Affiliations and Expertise
ICMCB-CNRS University of Bordeaux, Pessac Cedex, France
About the Editors
Olga V. Boltalina
Olga Boltalina, PhD
Senior Research Associate and Co-Principal Investigator, Department of Chemistry, Colorado State University
Dr. Boltalina received her M.S. (1982) and Ph.D. (1990) degrees in Physical Chemistry from Moscow State University (MSU), Russia, working with Lev Sidorov.
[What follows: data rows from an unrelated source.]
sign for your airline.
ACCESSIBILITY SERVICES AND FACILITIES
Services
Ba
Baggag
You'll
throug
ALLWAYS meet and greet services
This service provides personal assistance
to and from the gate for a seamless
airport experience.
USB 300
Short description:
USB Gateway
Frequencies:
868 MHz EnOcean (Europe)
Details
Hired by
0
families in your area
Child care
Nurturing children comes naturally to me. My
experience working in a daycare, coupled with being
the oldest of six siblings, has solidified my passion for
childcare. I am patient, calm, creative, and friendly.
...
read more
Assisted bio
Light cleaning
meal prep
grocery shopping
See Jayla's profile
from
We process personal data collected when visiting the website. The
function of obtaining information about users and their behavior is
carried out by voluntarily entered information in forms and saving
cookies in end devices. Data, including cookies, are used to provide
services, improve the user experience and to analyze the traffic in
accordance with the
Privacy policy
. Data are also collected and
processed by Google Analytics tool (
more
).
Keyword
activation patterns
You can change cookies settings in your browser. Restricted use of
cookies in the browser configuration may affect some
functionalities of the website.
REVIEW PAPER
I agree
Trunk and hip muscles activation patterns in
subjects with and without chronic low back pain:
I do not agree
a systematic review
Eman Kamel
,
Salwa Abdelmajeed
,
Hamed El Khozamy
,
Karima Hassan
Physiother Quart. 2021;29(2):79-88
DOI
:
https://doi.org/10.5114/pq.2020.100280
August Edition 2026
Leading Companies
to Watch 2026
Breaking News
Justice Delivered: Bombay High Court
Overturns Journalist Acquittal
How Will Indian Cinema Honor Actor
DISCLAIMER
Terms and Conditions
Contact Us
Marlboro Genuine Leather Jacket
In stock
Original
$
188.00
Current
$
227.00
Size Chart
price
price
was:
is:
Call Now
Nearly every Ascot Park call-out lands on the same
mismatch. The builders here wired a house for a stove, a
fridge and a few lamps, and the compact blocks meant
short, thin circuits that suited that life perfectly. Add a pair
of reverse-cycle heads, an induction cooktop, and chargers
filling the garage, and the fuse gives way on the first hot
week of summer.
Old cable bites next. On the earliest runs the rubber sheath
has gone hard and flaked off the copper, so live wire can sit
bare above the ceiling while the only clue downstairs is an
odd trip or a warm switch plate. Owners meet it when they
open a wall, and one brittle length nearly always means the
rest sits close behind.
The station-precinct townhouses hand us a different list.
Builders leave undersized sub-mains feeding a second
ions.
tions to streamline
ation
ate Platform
She earned her D.Sci. degree (i.e. Doctor Nauk [aka Habilitation]) from MSU in 1998. She retired as Professor of Physical Chemistry from MSU in 2005 after having supervised 11 Ph.D. and 10 M.S. students. She is now a Senior Research Scientist at Colorado State University where she works with Dr. Steven Strauss; shares contracts, grants, and laboratories; and co-advises their joint graduate and undergraduate research students. Dr. Boltalina is an author of ca. 250 publications, several book chapters, and several patents and patent applications. She has received the MSU Lomonosov Prize, an Alexander von Humboldt (AvH) Freidrich Bessel Award, two additional AvH Research Fellowships, a Japan Society for the Promotion of Science Fellowship, and a Royal Society of Chemistry Research Award. Her current research interests include the rational design of fluorinated and perfluoroalkylated fullerenes and related carbon materials for specific optoelectronic, energy conversion, energy storage, and biomedical applications.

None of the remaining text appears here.